Haitian Judge Bernard Saint-Vil released eight of the 10 U.S. Baptists who were "charged with child kidnapping" after they were stopped while trying to take more than 30 Haitian children across the border into the Dominican Republic in the wake of last month's earthquake.
The judge ruled eight can be released on bail and will be allowed to leave the country. But the leader of the group, Laura Silsby, and another woman, Charisa Coulter, will not be released on bail and it is reported they will still face charges.
Coulter, who is a diabetic, has reportedly been taken to a field hospital and is in "a lot of pain."

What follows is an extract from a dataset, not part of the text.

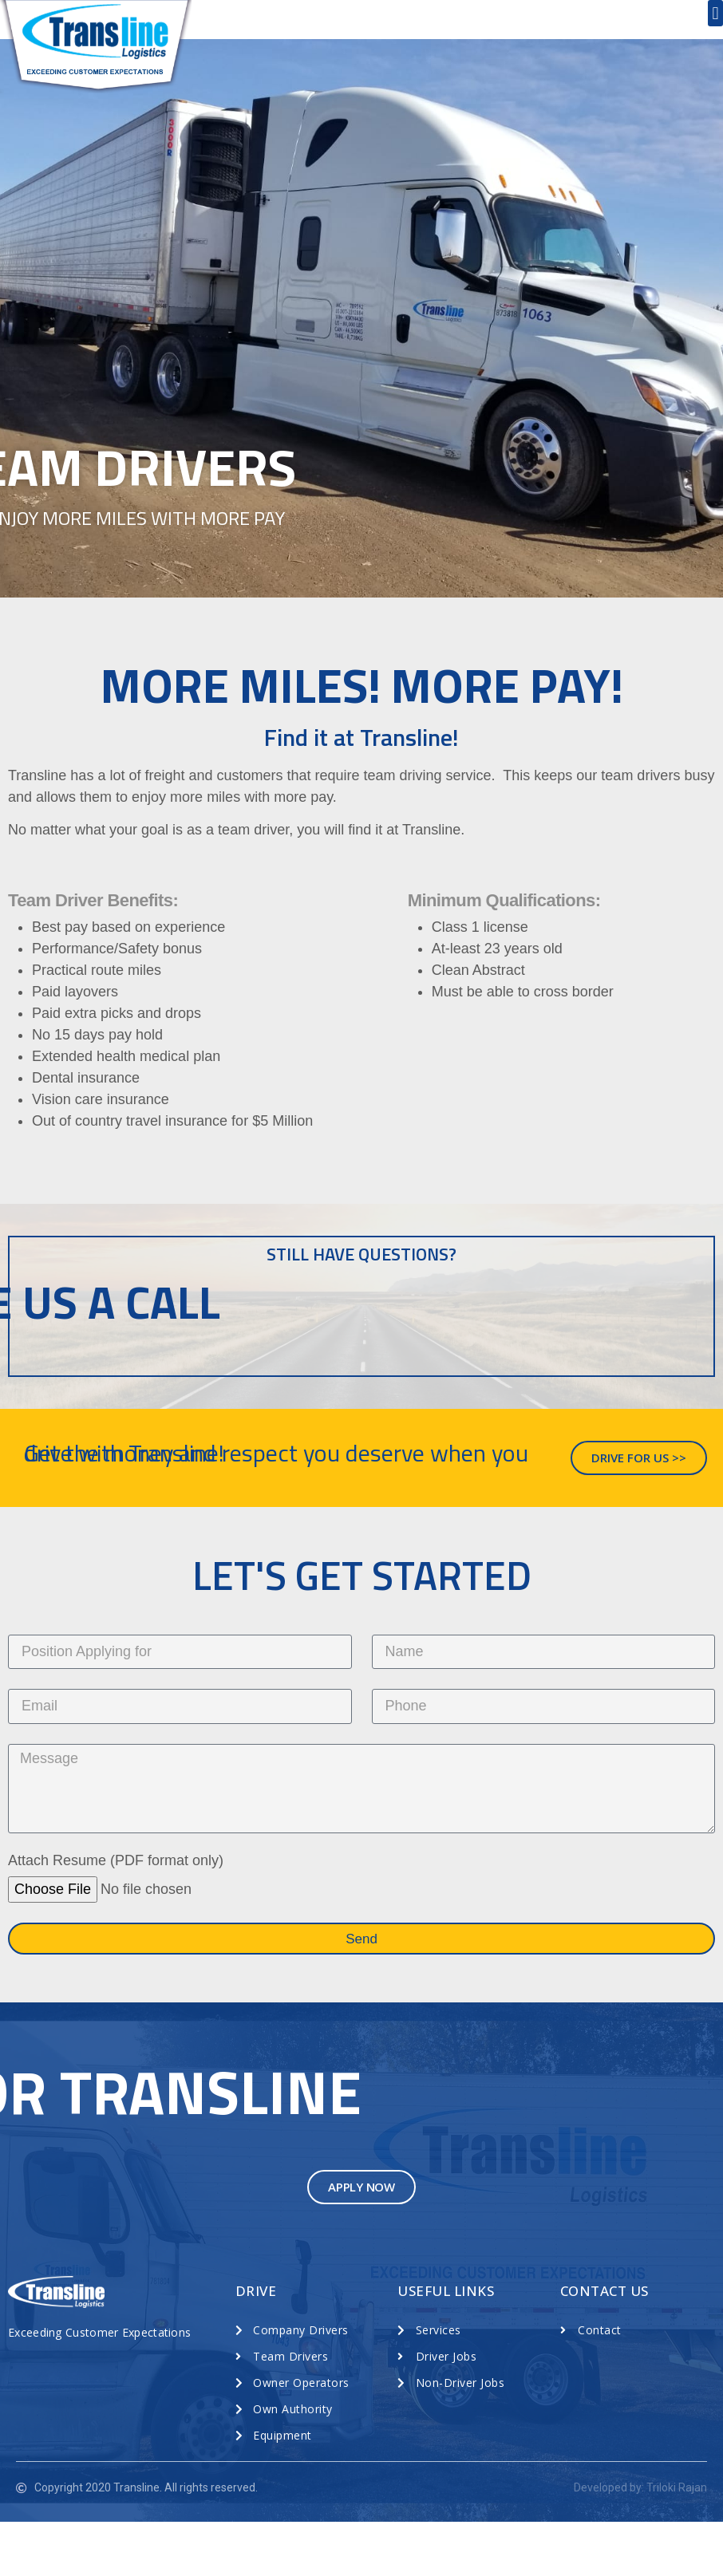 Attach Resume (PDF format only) (115, 1915)
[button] (715, 13)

Upon entering court today the judge said, according to Reuters:
I have already prepared the draft to order the release of eight of the Americans today, but as far as Mrs Silsby and Mrs Coulter are concerned, I need to ask some further questions. Actually I am considering hearing them as early as tomorrow.

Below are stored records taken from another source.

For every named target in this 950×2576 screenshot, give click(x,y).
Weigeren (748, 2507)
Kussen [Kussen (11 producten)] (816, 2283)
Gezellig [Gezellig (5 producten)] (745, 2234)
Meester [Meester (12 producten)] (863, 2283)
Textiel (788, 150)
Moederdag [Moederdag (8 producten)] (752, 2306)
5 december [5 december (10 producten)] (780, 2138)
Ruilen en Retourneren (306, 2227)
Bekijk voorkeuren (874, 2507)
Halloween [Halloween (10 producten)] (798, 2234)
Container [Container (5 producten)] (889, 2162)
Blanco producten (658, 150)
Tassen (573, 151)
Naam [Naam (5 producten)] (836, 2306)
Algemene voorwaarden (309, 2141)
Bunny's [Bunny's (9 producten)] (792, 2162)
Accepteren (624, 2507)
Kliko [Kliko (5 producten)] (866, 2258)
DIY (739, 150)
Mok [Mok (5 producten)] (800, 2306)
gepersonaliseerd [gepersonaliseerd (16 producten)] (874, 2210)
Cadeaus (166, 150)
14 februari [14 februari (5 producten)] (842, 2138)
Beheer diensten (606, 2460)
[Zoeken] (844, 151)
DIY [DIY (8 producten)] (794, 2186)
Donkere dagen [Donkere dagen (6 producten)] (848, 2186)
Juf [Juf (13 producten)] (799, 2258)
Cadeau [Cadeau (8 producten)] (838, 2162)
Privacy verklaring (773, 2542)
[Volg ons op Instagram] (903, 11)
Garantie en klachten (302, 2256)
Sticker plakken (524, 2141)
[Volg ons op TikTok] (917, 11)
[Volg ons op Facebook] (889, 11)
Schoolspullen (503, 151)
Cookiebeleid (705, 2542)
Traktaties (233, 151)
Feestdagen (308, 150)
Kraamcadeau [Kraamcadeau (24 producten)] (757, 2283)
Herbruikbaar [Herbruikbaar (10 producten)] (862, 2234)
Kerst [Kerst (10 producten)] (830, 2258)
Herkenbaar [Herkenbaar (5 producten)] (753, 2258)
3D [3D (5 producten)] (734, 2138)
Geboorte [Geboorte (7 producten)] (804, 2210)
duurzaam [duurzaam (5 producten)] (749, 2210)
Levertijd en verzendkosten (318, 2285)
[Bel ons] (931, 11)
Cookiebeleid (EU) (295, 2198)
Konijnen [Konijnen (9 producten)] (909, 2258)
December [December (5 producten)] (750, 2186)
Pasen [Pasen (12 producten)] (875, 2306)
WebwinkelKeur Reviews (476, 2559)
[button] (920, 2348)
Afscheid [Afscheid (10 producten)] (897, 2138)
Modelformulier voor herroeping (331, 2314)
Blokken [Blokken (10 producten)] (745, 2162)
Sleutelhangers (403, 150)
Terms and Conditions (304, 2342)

The US nationals, set free by Judge Bernard Saint-Vil, were placed in a van with diplomatic plates and driven out of the compound where they had been held since their arrest January 29.
The group was whisked into the Port-au-Prince airport, but when asked if they would stay overnight in Haiti, the group's lawyer Aviol Fleurant said, "I think so."

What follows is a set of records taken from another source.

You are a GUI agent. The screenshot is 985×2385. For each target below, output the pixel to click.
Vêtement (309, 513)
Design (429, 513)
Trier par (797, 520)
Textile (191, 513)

The eight left Haiti aboard a U.S. Air Force C-130 cargo plane and deplaned in Miami at about midnight last night. Frank James of National Public Radio reported:
Eight Baptist missionaries spent their first night of freedom in three weeks in a Miami hotel after a Haitian judge released them from jail where they were being held on suspicion of child trafficking for trying to transport Haitian children out of the country without the proper authorization.